Was hat ärztliche Psychotherapie mit Coaching zu tun?

Psychische Stressprobleme sind in der Industrie die zentralen Produktivitätskiller: Ängste, Depressionen und psychosomatische Störungen sind die häufigsten Ursachen für Arbeitsunfähigkeit und Frühberentung. Zwischen ersten Symptomen und dem Beginn einer geeigneten Intervention vergehen im Mittel sieben Jahre! Durch frühzeitige Unterstützung bereits beim Auftreten erster Stressprobleme könnte der Übergang vom Stressproblem in eine Stresserkrankung in vielen Fällen verhindert werden. Damit würde nicht nur den Betroffenen viel Leid erspart, sondern den Betrieben und der Gesellschaft auch viel Geld gespart. Ein ärztlicher Psychotherapeut verfügt über besondere Kompetenzen im Umgang mit seelischen und körperlichen Stressreaktionen. Er erkennt Fehlentwicklungen frühzeitig und kann gerade an der Nahtstelle zwischen „Problem“ und „Krankheit“ wirksame Unterstützung anbieten. 

Schwierigkeiten im Beruf und Schwierigkeiten im Privatleben bzw. der Persönlichkeit hängen nicht selten zusammen. Beide können sich gegenseitig beeinflussen. Es geht also weniger um die Vermittlung von „Management-Techniken“. Coaching kann und muss mitunter sehr persönlich werden, wenn es zum Erfolg führen soll. 

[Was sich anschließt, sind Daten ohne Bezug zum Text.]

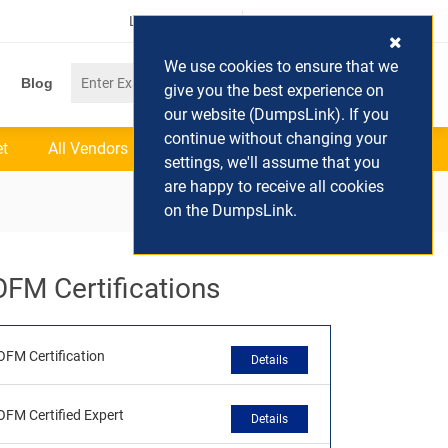
Login / Register
(0) Cart
We use cookies to ensure that we
Blog
give you the best experience on
our website (DumpsLink). If you
continue without changing your
et
All Vendors
settings, we'll assume that you
are happy to receive all cookies
on the DumpsLink.
OFM Certifications
OFM Certification
Details
OFM Certified Expert
Details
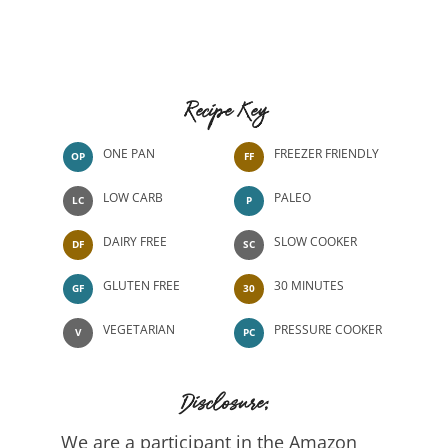
Recipe Key
ONE PAN
FREEZER FRIENDLY
OP
FF
LOW CARB
PALEO
LC
P
DAIRY FREE
SLOW COOKER
DF
SC
GLUTEN FREE
30 MINUTES
GF
30
VEGETARIAN
PRESSURE COOKER
V
PC
Disclosure:
We are a participant in the Amazon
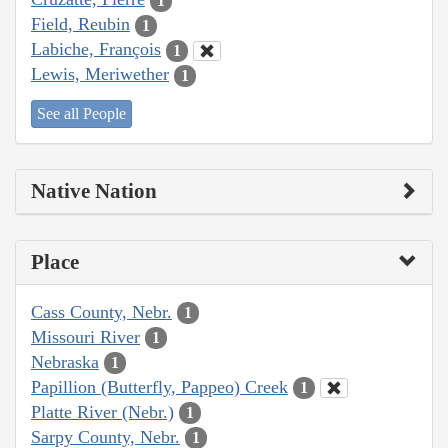
1
Field, Reubin
1
Labiche, François
1
Lewis, Meriwether
1
See all People
Native Nation
Place
Cass County, Nebr.
1
Missouri River
1
Nebraska
1
Papillion (Butterfly, Pappeo) Creek
1
Platte River (Nebr.)
1
Sarpy County, Nebr.
1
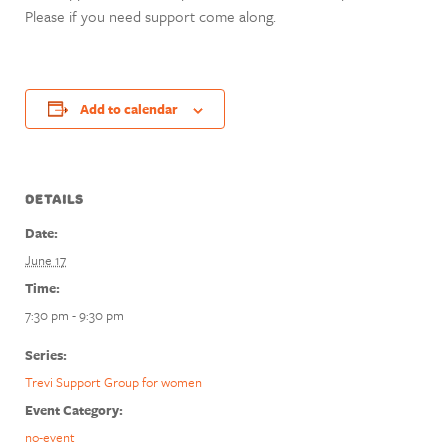
Please if you need support come along.
Add to calendar
DETAILS
Date:
June 17
Time:
7:30 pm - 9:30 pm
Series:
Trevi Support Group for women
Event Category:
no-event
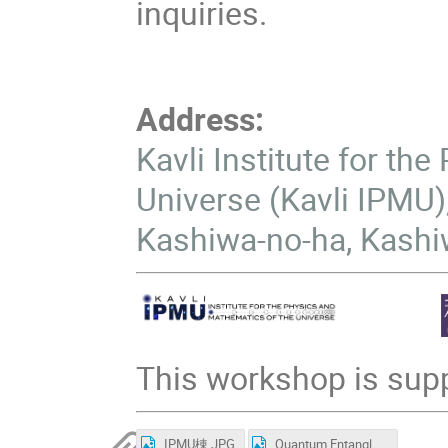
inquiries.
Address:
Kavli Institute for th
Universe (Kavli IPMU),
Kashiwa-no-ha, Kashi
This workshop is supp
IPMU棟.JPG
Quantum Entanglement in Cosmology Group Photo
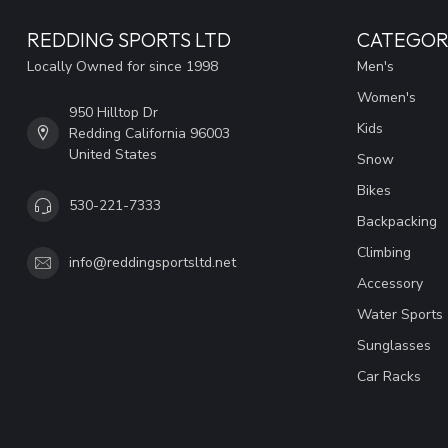
REDDING SPORTS LTD
CATEGOR
Locally Owned for since 1998
Men's
Women's
950 Hilltop Dr
Kids
Redding California 96003
United States
Snow
Bikes
530-221-7333
Backpacking
Climbing
info@reddingsportsltd.net
Accessory
Water Sports
Sunglasses
Car Racks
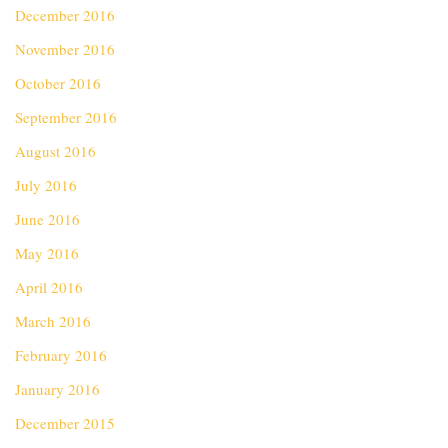
December 2016
November 2016
October 2016
September 2016
August 2016
July 2016
June 2016
May 2016
April 2016
March 2016
February 2016
January 2016
December 2015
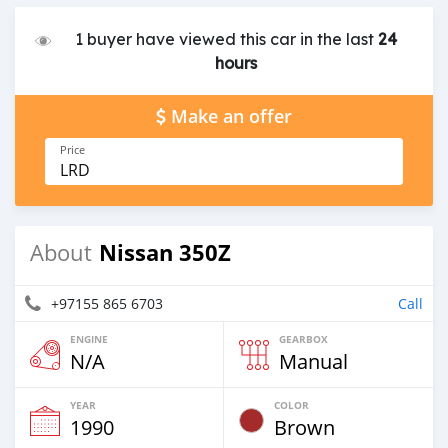
1 buyer have viewed this car in the last
24
hours
Make an offer
Price
LRD
Nissan 350Z
About
+97155 865 6703
Call
ENGINE
GEARBOX
N/A
Manual
YEAR
COLOR
1990
Brown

Wenn die Grenze zu behandlungsbedürftigen seelischen oder psychosomatischen Störungen erreicht ist, kommt aber selbst der erfahrene und qualifizierte Coach häufig nicht weiter. Davon ist bei jedem zehnten Mitarbeiter auszugehen. Hier ist eine spezielle psychotherapeutische Qualifikation unabdingbar. 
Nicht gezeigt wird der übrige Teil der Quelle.